I set down the pen and rubbed my temple. If guilt and regret were responsible for the kindnesses, but the individual was still engaging in habitual violence, then we were talking about a disorder. This wasn’t bipolar disorder or borderline personality disorder. That would be characterized by manic swings or episodes, and there was no way that a manic individual would be able to execute this level of evidence-free and precise pattern kills.
I leaned back in my chair with a groan and looked up at the tray ceiling.
If the aftercare was an established pattern, which it was . . .
If the abductions, captivity, and kills had been well planned and executed with careful timing, which they were . . .
If signs pointed to a killer’s history of personal trauma, which they did . . .
Paranoid schizophrenia—PS—or dissociative identity disorder—DID—were the most likely culprits.
Paranoid schizophrenia was the most common mental disorder diagnosed among any criminal, but especially serial killers. David Berkowitz, Ed Gein, Richard Chase, Jared Lee Loughner . . . Randall Thompson could easily be joining their ranks. The disorder was characterized by delusions, and typically, in a case like this, voices or visions that dictated a person’s actions. An imaginary individual might be orchestrating and ordering the violent actions, and the killer’s true personality is the one caring for and comforting the patient in the aftermath. Or—and more likely—vice versa.
Dissociative identity disorder was commonly known as multiple personality disorder. If accurate, it would mean that the BH Killer was acting in separate personas. Maybe two, maybe more.

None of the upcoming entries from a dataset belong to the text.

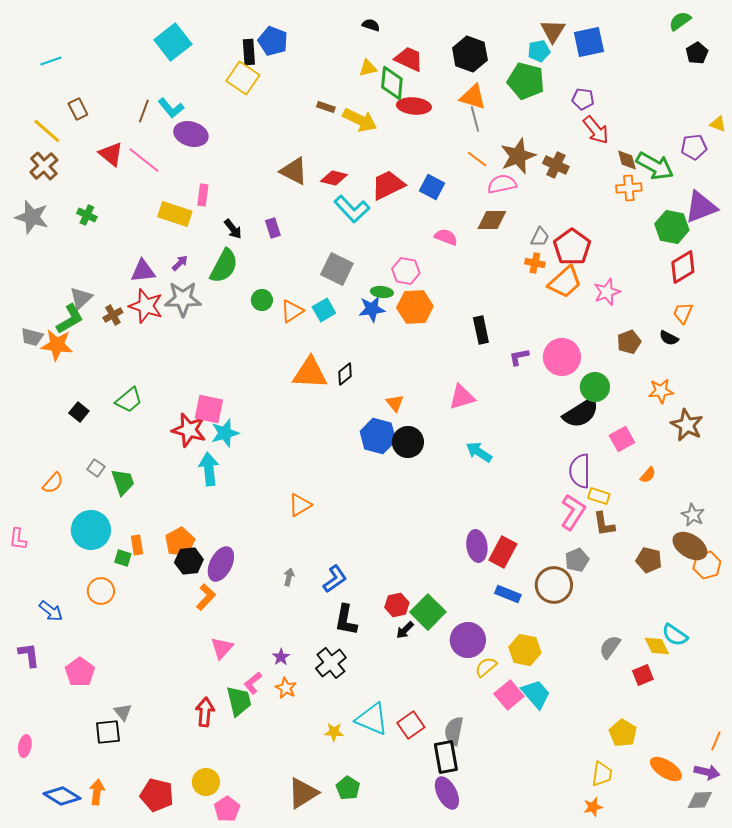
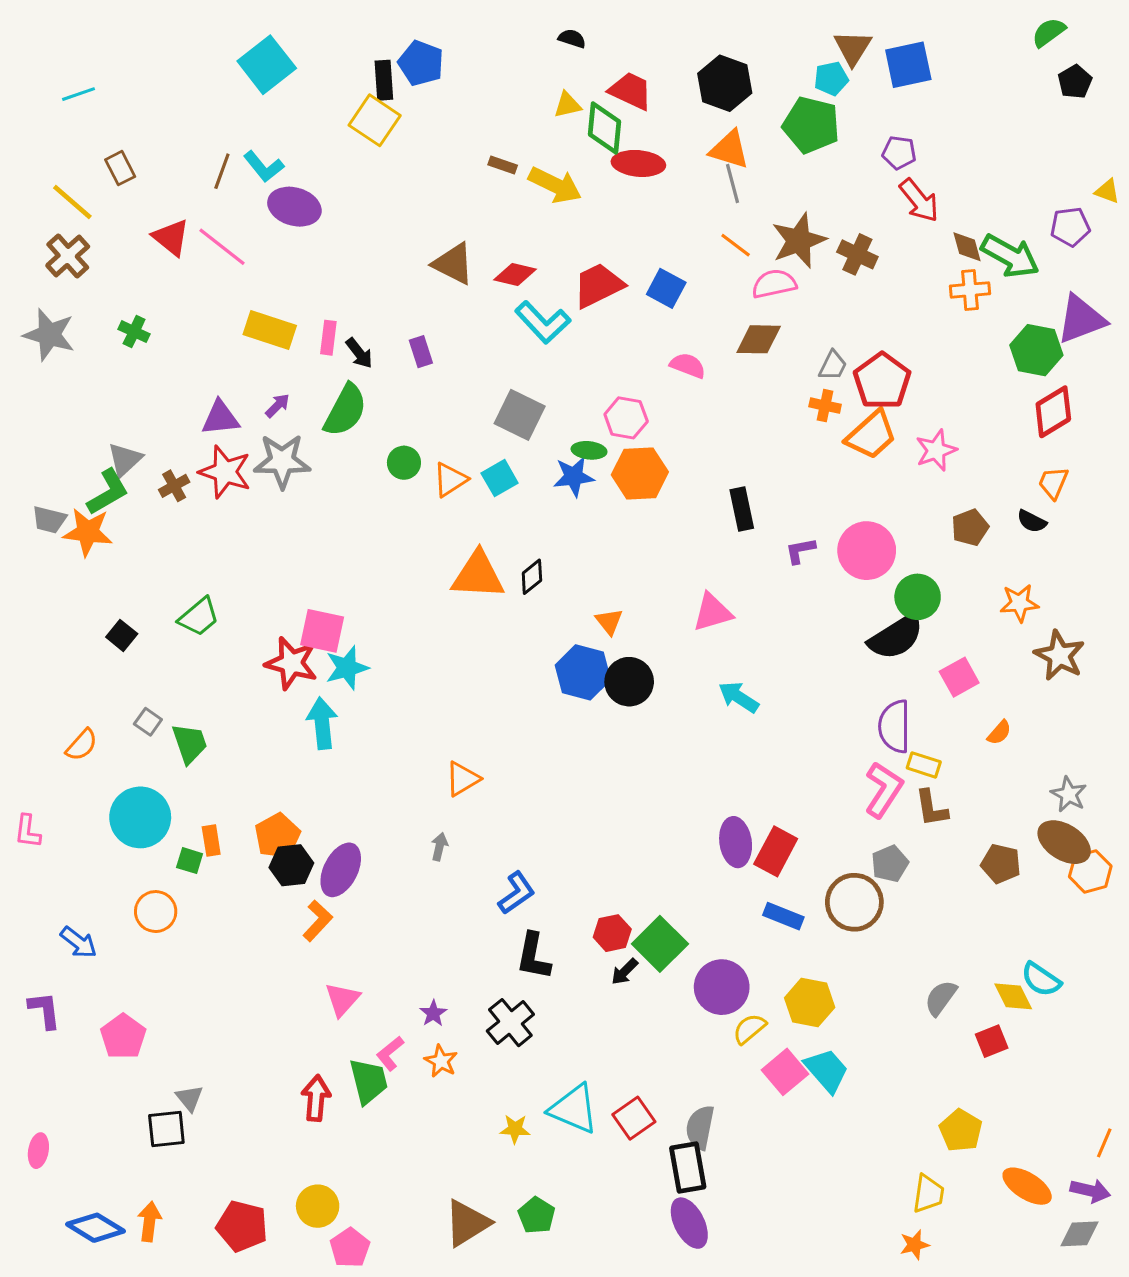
pink rectangle: (203, 195) -> (328, 338), moved
gray arrow: (289, 577) -> (439, 847), moved

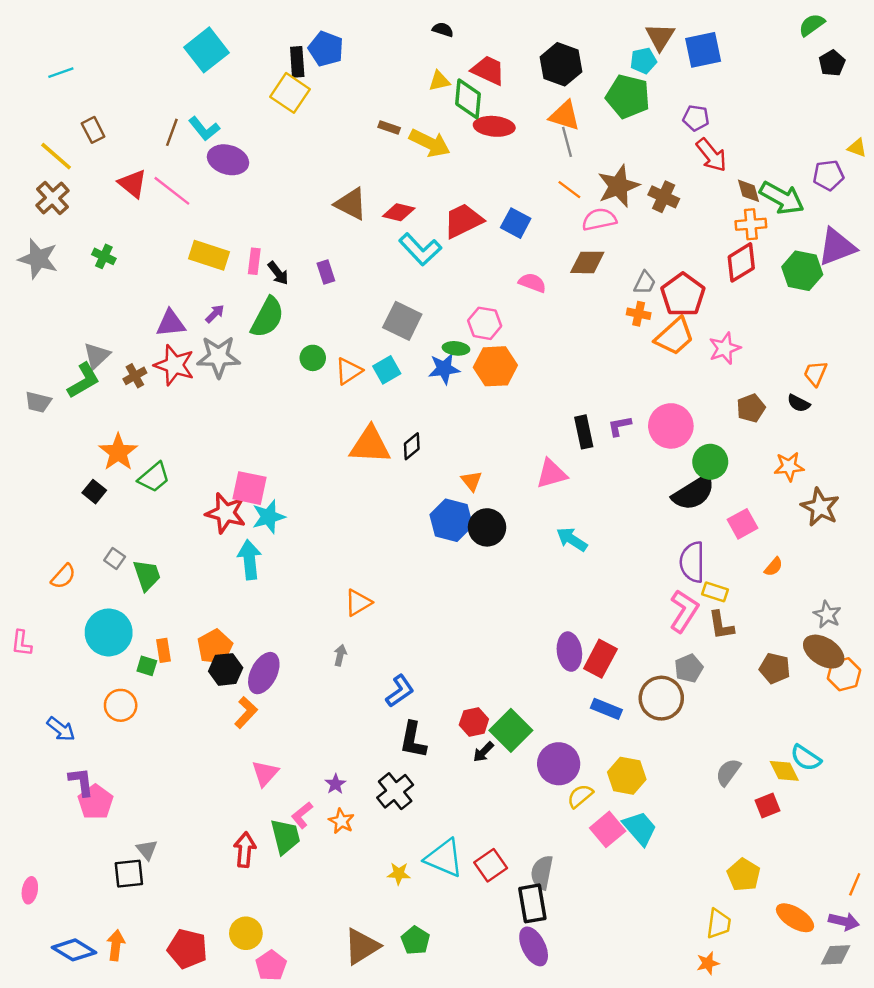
red diamond: (1053, 412) -> (741, 262), moved
black rectangle: (742, 509) -> (584, 432), moved
orange star: (88, 532) -> (118, 452), moved, turned 30
purple L-shape: (45, 1010) -> (81, 782), moved

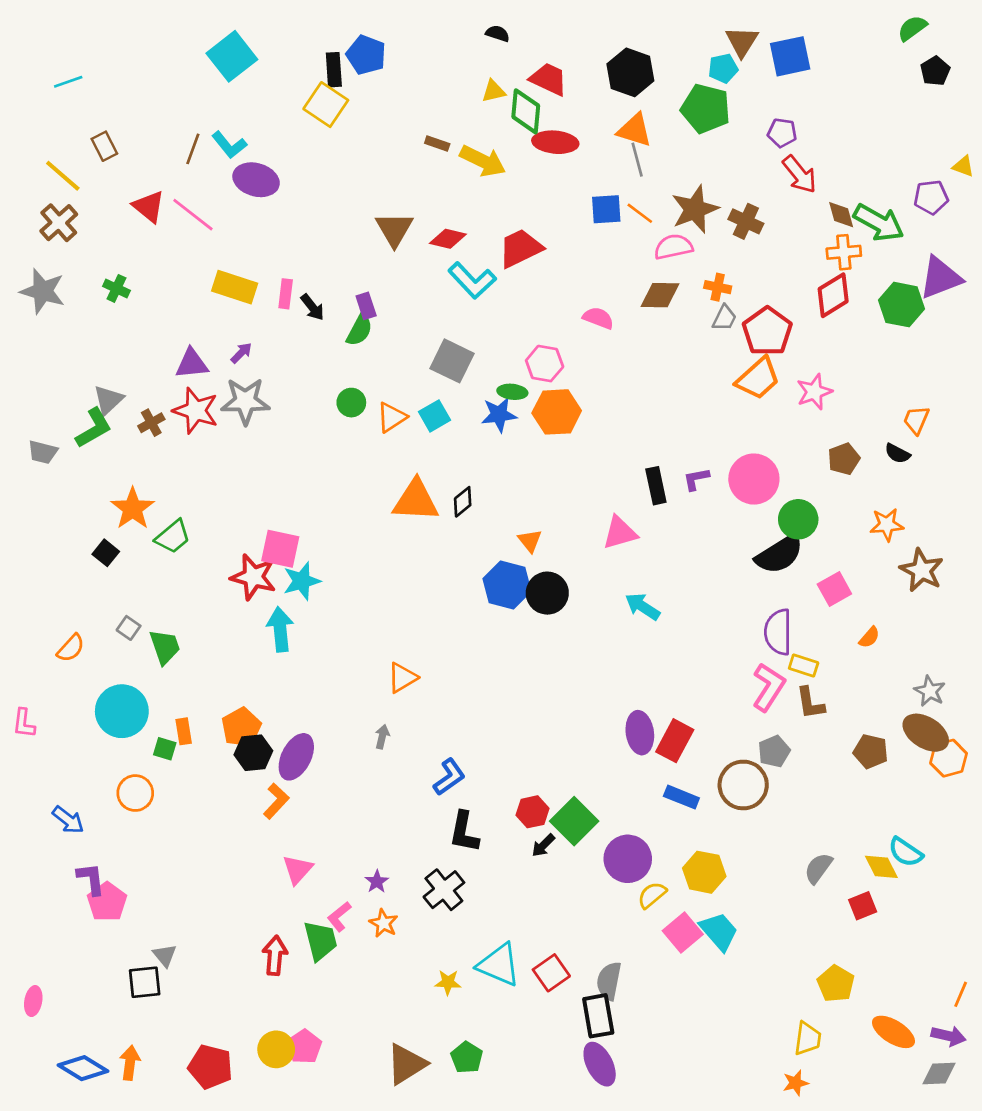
brown triangle: (351, 204) -> (394, 229), turned 33
blue square: (516, 223) -> (606, 209), moved, turned -32
orange cross: (639, 314) -> (718, 287), moved
green semicircle: (267, 317) -> (359, 330), moved, size x0.7
pink pentagon: (271, 966) -> (304, 1047), moved

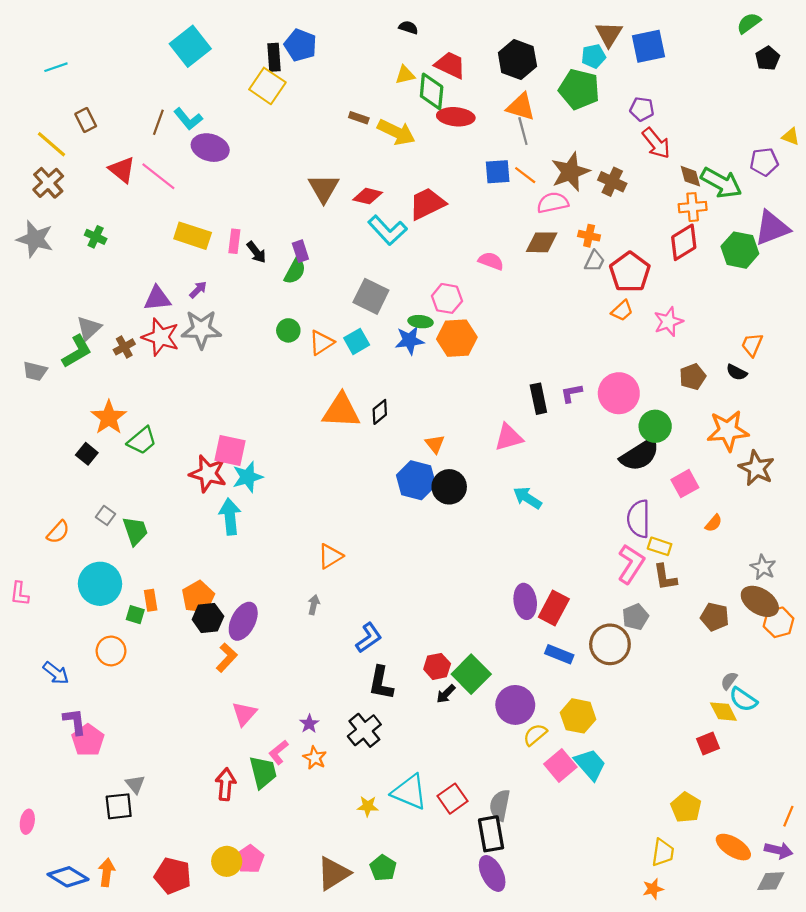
orange trapezoid: (758, 378) -> (622, 311), size x0.6
orange star: (887, 525) -> (728, 431), size x1.5
gray semicircle: (818, 868) -> (729, 681), moved, size x0.7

I’d had a client with DID before. It was one of psychology’s more complicated diagnoses, and every case was different. Often it was triggered by a severe emotional or physical trauma. Sometimes it could be “cured” by therapy; often it could not. In the more publicized cases, the secondary personalities could be quite violent.

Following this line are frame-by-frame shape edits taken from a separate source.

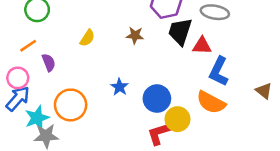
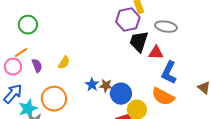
brown star: (135, 35) -> (106, 86), moved
yellow semicircle: (87, 38) -> (64, 63), moved
pink circle: (18, 78) -> (13, 67), moved

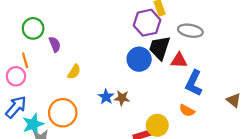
orange line: (21, 53) -> (25, 60), turned -72
purple semicircle: (37, 66) -> (55, 44), moved
blue circle: (121, 94) -> (139, 59), moved
orange semicircle: (163, 97) -> (187, 110), size x0.6

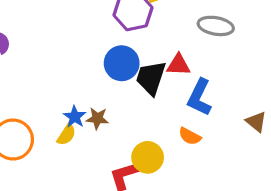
gray ellipse: (190, 31) -> (216, 26), moved
black trapezoid: (160, 48) -> (151, 78), moved
yellow semicircle: (74, 72) -> (66, 135), moved

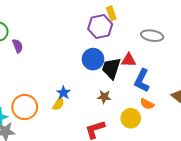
brown star: (97, 118) -> (104, 97), moved
orange semicircle: (190, 136) -> (147, 104), moved
yellow circle: (148, 157) -> (131, 118), moved

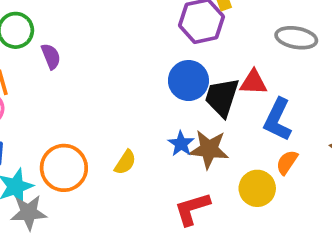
blue star: (63, 93) -> (181, 144), moved
brown star: (104, 97) -> (209, 149), size x1.5
orange semicircle: (147, 104) -> (287, 162), turned 96

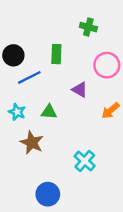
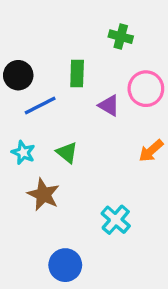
purple triangle: (80, 90) -> (109, 105), moved
green triangle: (49, 112) -> (67, 152), turned 35

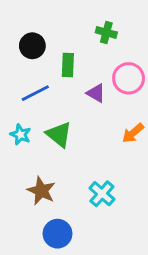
black circle: (18, 75) -> (32, 46), moved
green triangle: (67, 152) -> (59, 135), size x1.4
brown star: (43, 195) -> (41, 191), moved

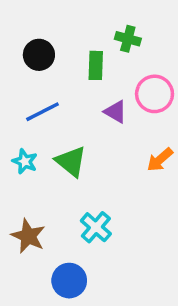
green rectangle: (68, 65) -> (96, 65), moved
brown star: (41, 191) -> (28, 236), moved
cyan cross: (102, 194) -> (96, 227), moved

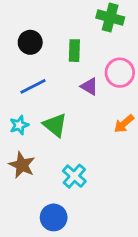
green cross: (128, 39) -> (110, 17), moved, size x1.4
cyan star: (25, 161) -> (19, 125), turned 30
brown star: (28, 236) -> (22, 165), moved

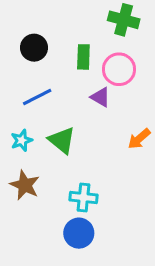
pink circle: (120, 73) -> (119, 69), moved
cyan cross: (74, 176) -> (83, 198), turned -35
blue circle: (54, 217) -> (79, 233), moved

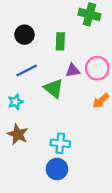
pink circle: (119, 69) -> (97, 68), moved
purple triangle: (100, 97) -> (73, 70), turned -40
green triangle: (62, 140) -> (54, 88), moved

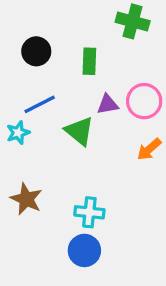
cyan star: (16, 102) -> (18, 133), moved

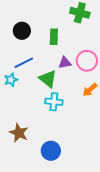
brown star: (26, 199) -> (19, 133), moved
cyan cross: (89, 212) -> (54, 102), moved

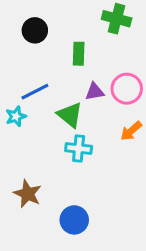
black circle: (22, 31) -> (35, 30), moved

As impossible as it probably was, I needed to talk to Scott Harden. His interactions with the killer would help me understand if it was a clear switch from one personality to another, or a mental communication with a delusion. There was a big difference, one that he should have been able to distinguish, especially after seven weeks as a prisoner.
While PS was practically a given, DID was a big criminological jump to take. If I was wrong, it’d be a huge blow to my credibility and reputation. And once the press caught word of it, the media coverage would flare like a California brush fire in September.

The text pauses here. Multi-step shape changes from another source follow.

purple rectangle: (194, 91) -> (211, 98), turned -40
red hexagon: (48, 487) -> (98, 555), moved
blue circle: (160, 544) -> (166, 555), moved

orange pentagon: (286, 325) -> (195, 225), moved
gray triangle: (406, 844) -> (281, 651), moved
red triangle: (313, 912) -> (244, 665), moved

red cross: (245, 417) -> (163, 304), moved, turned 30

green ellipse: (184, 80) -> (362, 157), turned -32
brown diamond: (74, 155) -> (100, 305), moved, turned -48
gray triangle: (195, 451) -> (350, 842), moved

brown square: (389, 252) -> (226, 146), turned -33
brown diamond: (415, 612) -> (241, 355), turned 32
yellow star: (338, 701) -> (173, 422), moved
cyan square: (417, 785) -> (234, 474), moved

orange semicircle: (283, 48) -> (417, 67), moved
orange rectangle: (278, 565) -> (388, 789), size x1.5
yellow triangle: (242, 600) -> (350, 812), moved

I tapped the pen against the page. Simply put, I didn’t have enough to go on and should keep all this to myself until I knew more.
My interview with Randall was set for Wednesday. In that first impression, I should get at least a general sense of the sort of individual I was dealing with. And Robert’s office had to have private investigators they could hire. DID-affected individuals left clues that an investigator could unearth. Missed appointments. Forgetfulness. Unexplained outbursts.
The elevator dinged, and I glanced through my open office door, my tension easing as a woman and a cleaning cart exited the car and rolled into the reception area.
Luke had been eerily quiet. The police had finally found him, questioned him, and gotten bubkes in answers. According to Luke, he hadn’t taken my wallet or keys. I reported all my cards stolen and wasted my entire Sunday afternoon ordering new IDs, club cards, and a replacement fob for my car. The police had nothing to charge Luke with, so he left. Since then, he hadn’t made any effort to contact me, which should have been reassuring, but it wasn’t. Instead, the silence felt like the pregnant pause in a horror movie, right before the chain saw–wielding villain springs out.
I closed the file and stood, leaning over and gathering each folder into place, then stacking them all in the middle of my desk. Moving my mouse, I disrupted the screen saver, then shut down my computer.
I needed to get home and, for the rest of the evening, try not to think about death.